Mgr Sabbah: des pistes pour l’entente entre chrétiens et musulmans en Palestine
Dans le cadre d’un congrès intitulé « Entente entre musulmans et chrétiens à Gaza », Mgr Michel Sabbah a proposé « un examen de conscience (…) plein, à la fois, d’amitié et de vérité ». Le patriarche latin émérite entend ainsi définir les conditions de « la bonne entente » et de « la coexistence » entre musulmans et chrétiens à Gaza. Le congrès était organisé par l’Association palestinienne Réconciliation Nationale. Il s’est tenu en présence de chrétiens, de musulmans et de représentants de courants islamistes.

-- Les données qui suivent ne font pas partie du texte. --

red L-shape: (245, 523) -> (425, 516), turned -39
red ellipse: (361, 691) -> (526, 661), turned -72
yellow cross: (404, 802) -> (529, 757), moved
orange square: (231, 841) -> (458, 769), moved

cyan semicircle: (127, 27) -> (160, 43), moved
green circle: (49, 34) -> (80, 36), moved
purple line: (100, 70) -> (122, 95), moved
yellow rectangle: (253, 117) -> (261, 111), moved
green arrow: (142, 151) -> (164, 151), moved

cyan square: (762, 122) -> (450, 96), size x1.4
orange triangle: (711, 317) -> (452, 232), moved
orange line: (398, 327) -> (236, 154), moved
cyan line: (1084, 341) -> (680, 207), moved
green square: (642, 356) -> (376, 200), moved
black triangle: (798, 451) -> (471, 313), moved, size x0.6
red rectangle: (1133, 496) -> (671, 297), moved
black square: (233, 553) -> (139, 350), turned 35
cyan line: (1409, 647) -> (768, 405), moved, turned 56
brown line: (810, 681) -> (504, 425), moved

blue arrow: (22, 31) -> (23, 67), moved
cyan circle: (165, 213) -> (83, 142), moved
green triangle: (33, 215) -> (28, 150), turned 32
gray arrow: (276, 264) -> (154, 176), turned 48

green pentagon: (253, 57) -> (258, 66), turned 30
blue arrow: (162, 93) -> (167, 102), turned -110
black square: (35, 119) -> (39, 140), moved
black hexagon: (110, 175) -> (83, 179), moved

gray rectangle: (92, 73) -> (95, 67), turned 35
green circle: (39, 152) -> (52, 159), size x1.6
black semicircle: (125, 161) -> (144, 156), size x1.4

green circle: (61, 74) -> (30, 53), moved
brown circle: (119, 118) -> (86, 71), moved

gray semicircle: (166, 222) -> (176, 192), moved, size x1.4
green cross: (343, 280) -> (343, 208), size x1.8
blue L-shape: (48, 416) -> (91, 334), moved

(Jerusalem / CD) Lors du congrès « Entente entre musulmans et chrétiens à Gaza », organisé la semaine dernière à Gaza à l’initiative de l’Association palestinienne Réconciliation Nationale, Mgr Michel Sabbah a présenté les trois angles sous lesquels il faut, selon lui, envisager les relations entre chrétiens et musulmans pour tendre à « l’unité de la société palestinienne ».
Pour le prélat, la relation entre chrétiens et musulmans repose d’abord sur « le sentiment d’unité nationale ». Ainsi, « la relation entre musulman et chrétien est d’abord une relation de citoyen à citoyen : tous deux partagent les mêmes épreuves, et conjuguent leurs efforts pour servir la même cause et arriver à réaliser : unité, liberté, dignité, retour à la terre et indépendance ». Mgr Sabbah invite ainsi les Palestiniens à ne pas faire de l’appartenance à une religion ou à un courant religieux un « facteur d’affaiblissement et de division dans le pays ».
La relation entre musulmans et chrétiens, relation de citoyenneté commune, est aussi une relation de croyant à croyant. Mgr Sabbah invite à reconnaître « la foi en un seul Dieu en deux religions différentes ». Il a également mis l’accent sur l’importance de la fidélité de chacun à sa religion qui « consiste, pour chacun, à voir, dans son cœur, le Dieu Créateur, et, en toute personne humaine, la créature de Dieu et son successeur sur la terre. »
Enfin, la relation entre musulman et chrétien est une relation de personne humaine à personne humaine. Cette égalité en dignité est fondée sur le fait que « Tout être humain est une personne humaine, créée par Dieu et tenant sa dignité de la dignité même de Dieu. »
Les conditions de « la bonne entente »
Mgr Sabbah est également revenu sur l’organisation de ce congrès autour du thème de l’entente entre musulmans et chrétiens. Pour lui, « un tel congrès affirme et encourage l’amitié et le respect mutuels ». Mais pour signer un traité de « bonne entente et de coexistence » entre chrétiens et musulmans, il a rappellé la nécessité de faire « un examen de conscience » des relations actuelles.
S’adressant aux responsables politiques, Mgr Sabbah a remercié « les autorités du Hamas {qui} ont fait le nécessaire» lors de heurts survenus à Gaza entre les deux communautés. Et il a ajouté : « La survie des chrétiens Palestiniens, en Palestine et à Gaza, est une exigence fondée sur la nature même de la Palestine : c’est la Terre Sainte où est née le christianisme. » Et il poursuit : « La survie des chrétiens {en Palestine} est certes une question chrétienne, mais elle est aussi une question palestinienne et arabe. {…} À ce sujet, je dis à toutes les forces et courants islamiques à Gaza: soyez fidèles à l’islam, mais il est de votre devoir de garder les chrétiens chrétiens et non pas d’en faire des musulmans. »
Mgr Sabbah a souligné que la disproportion en nombre au sein de la société palestinienne entre chrétiens et musulmans « requière un effort spécial de la société musulmane ». En effet « ce qui est imposé au musulman, parce qu’il est musulman, ne peut pas être imposé au chrétien » car « Dieu a créé l’homme libre et la liberté que Dieu lui a donné, nul ne peut la lui ôter ».
D’autre part, de l’examen de quelques situations de conflit entre société chrétienne et musulmane, Mgr Sabbah tire une leçon : « Il faut des sermons clairs et nets, dans les mosquées et dans les églises et une éducation religieuse saine dans nos écoles, qui avertissent les gens et les invitent à prendre conscience de leur propre dignité, de leur fraternité et de leur unité. »
Enfin, avant de terminer son intervention, le Patriarche émérite de Jérusalem s’est adresse aix musulmans palestiniens : « Si quelques-uns, parmi vous, disent que nous ne sommes pas des frères, nous {chrétiens}, en revanche, nous réaffirmons et nous tenons à vous dire que vous êtes des frères : soyez musulmans et soyez palestiniens ».